37 of 100 Stay Centered and Aware
There are times when my thoughts are nuts. My mind races with disaster thinking. It's like the world is about to end and I have to rush to find cover.
It's usually caused by something unexpected. If I look at it like an outsider disconnected from the panic, I can see it's triggered by an innate fear of annihilation. In the caveman days, it would have been a dangerous animal threatening me or someone close to me. It would be something that needed to dealt with immediately with life and death consequences.
Today's modern society doesn't have many real things like that, but our minds and bodies are still set to respond as if there were. My solution to this is to stay centered and aware. My mind is an organ just like my heart, stomach and lungs. It's designed to solve problems. It responds to what's happening around me to keep me safe. Unfortunately, it can easily over respond and work to solve issues that don't need solving.
I work to set time aside every morning to get centered. Writing this article is a part of that. My meditative practices focus on seeing myself as an outsider would.

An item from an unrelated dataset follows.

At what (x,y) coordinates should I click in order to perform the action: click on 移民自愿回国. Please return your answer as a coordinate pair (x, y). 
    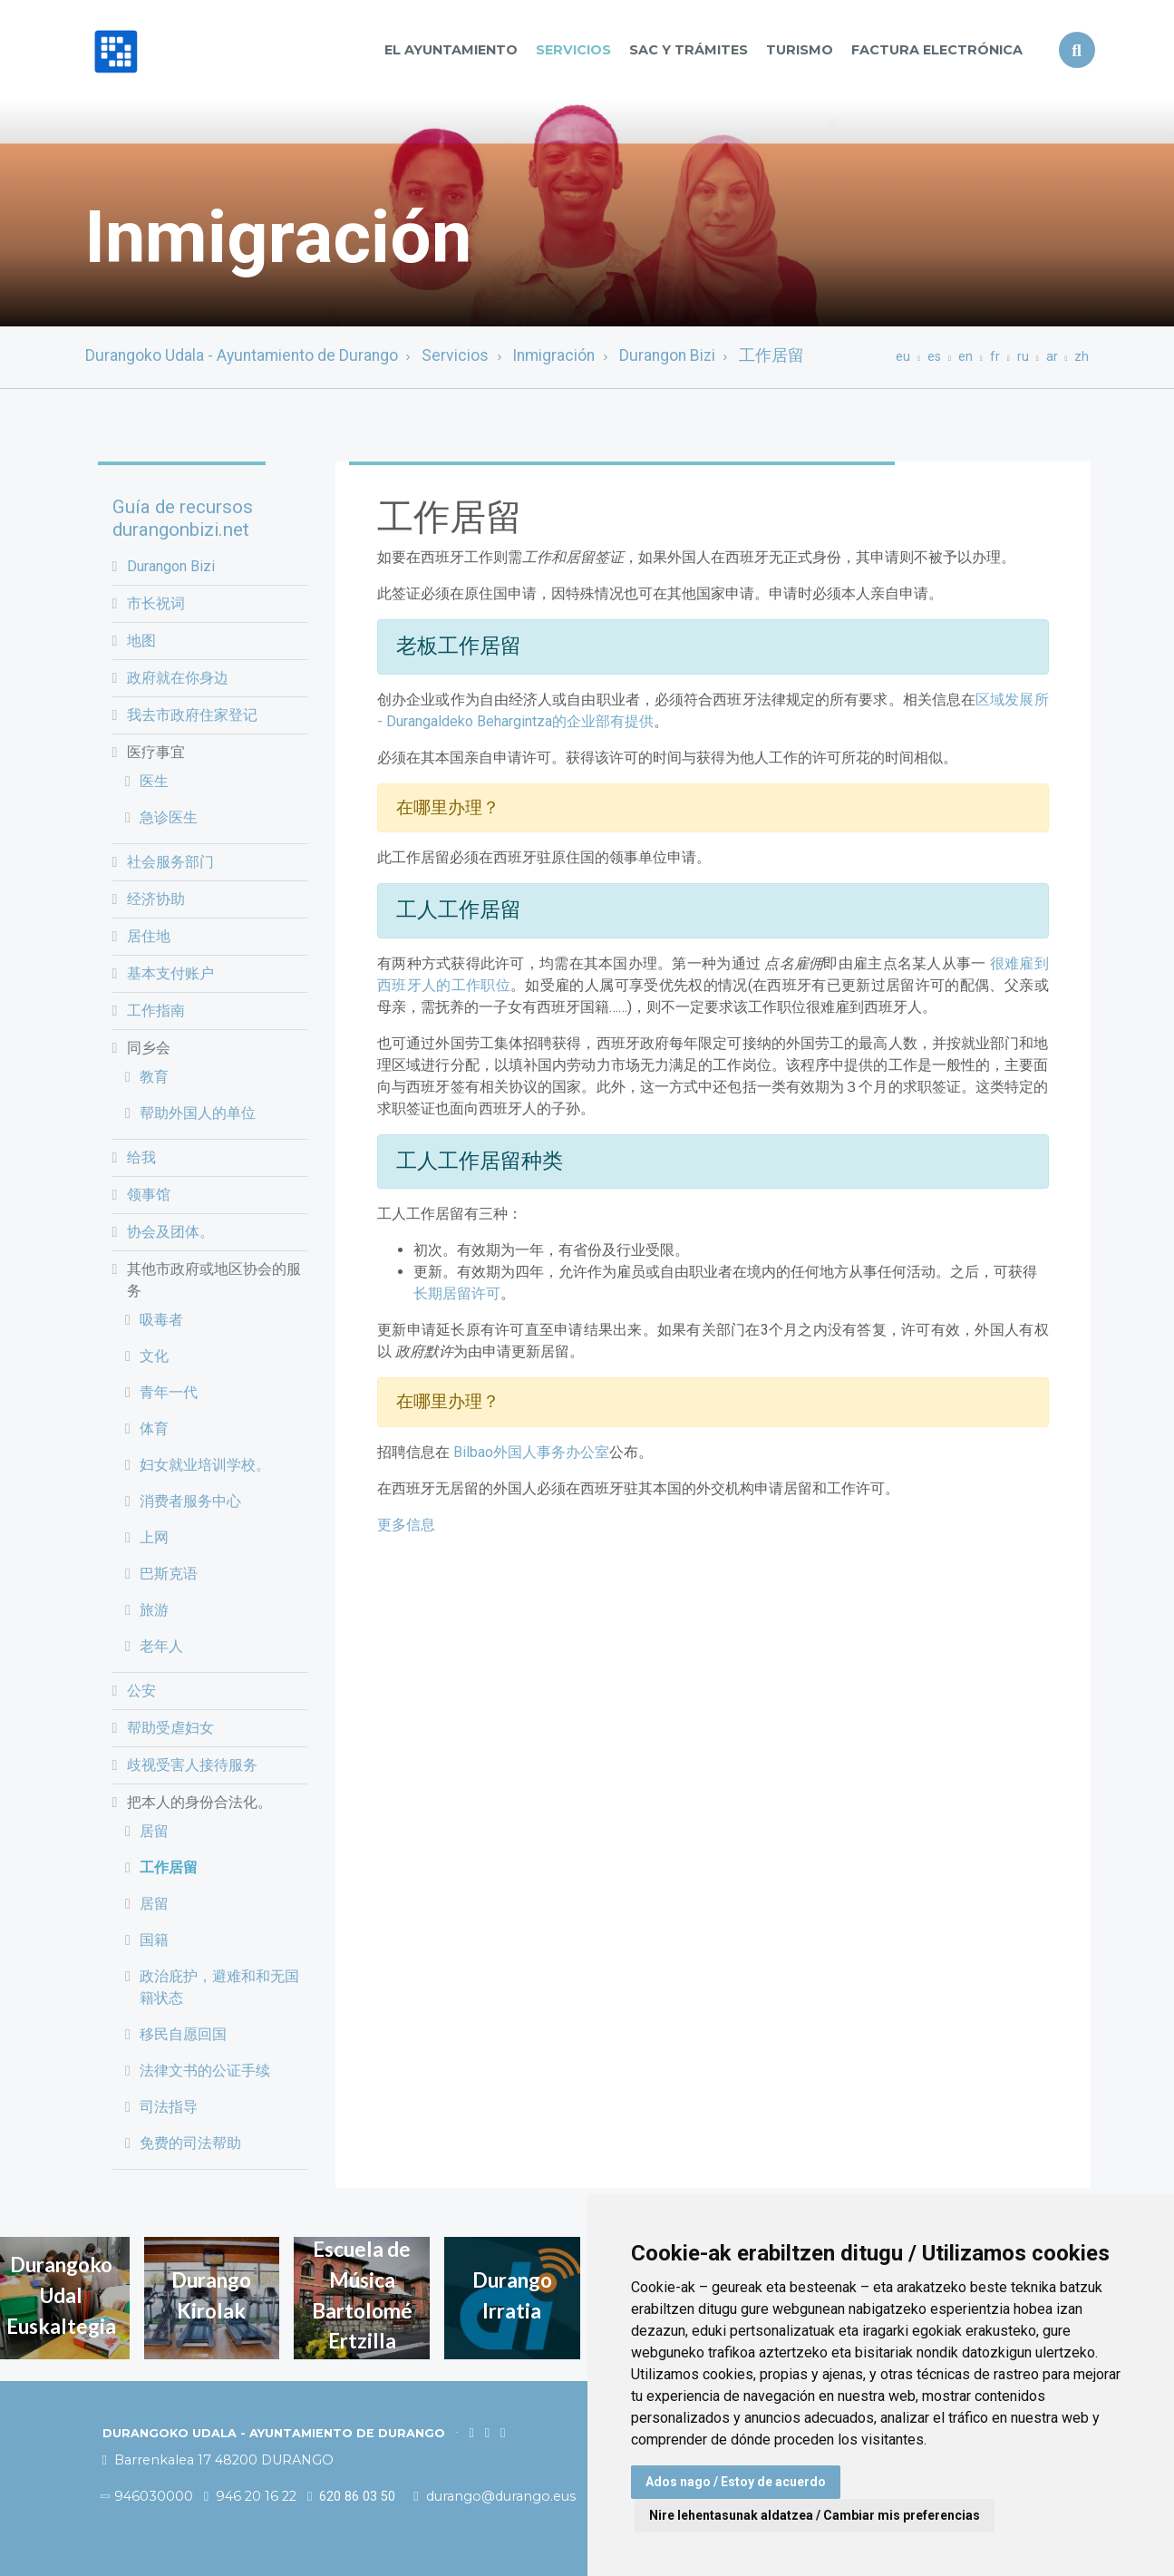
    Looking at the image, I should click on (183, 2034).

You know how easily it is to see someone else freaked out and you can calm them talk them back into reality. This awareness enables me to see myself objectively and develop ways of looking at myself as if you were detached and outside myself.
From a spiritual perspective, it's about escaping from the day-to-day and seeing yourself as my God sees me. I like the saying, "In a hundred years we'll all be dead and this won't matter." That's really settling. If I look at a lot of what's going on today, it won't really matter tomorrow much less next week. Using this awareness can be so freeing.
Not to self: I don't always succeed, but I've got to stay aware and centered. Panic thinking does me no good.